## WORK REQUEST
Please output every record below exactly as written, leaving out any pictures.

═══ DATA EXTRACT ═══

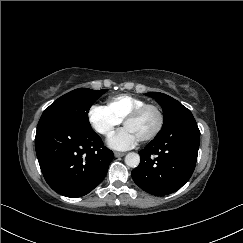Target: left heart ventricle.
Segmentation results:
<instances>
[{
    "mask_svg": "<svg viewBox=\"0 0 243 243\" xmlns=\"http://www.w3.org/2000/svg\"><path fill=\"white\" fill-rule=\"evenodd\" d=\"M158 122L157 114L154 110L145 111L140 117L125 124L138 140L148 136L156 127Z\"/></svg>",
    "mask_w": 243,
    "mask_h": 243,
    "instance_id": "left-heart-ventricle-1",
    "label": "left heart ventricle"
}]
</instances>
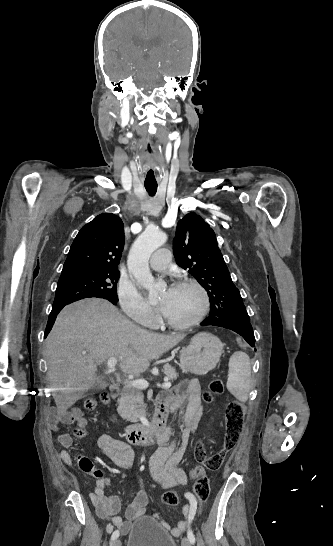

═══

## RESULT
Target: left heart ventricle.
Segmentation results:
<instances>
[{
    "mask_svg": "<svg viewBox=\"0 0 243 243\" xmlns=\"http://www.w3.org/2000/svg\"><path fill=\"white\" fill-rule=\"evenodd\" d=\"M158 122L157 114L154 110L145 111L140 117L125 124L138 140L148 136L156 127Z\"/></svg>",
    "mask_w": 243,
    "mask_h": 243,
    "instance_id": "left-heart-ventricle-1",
    "label": "left heart ventricle"
}]
</instances>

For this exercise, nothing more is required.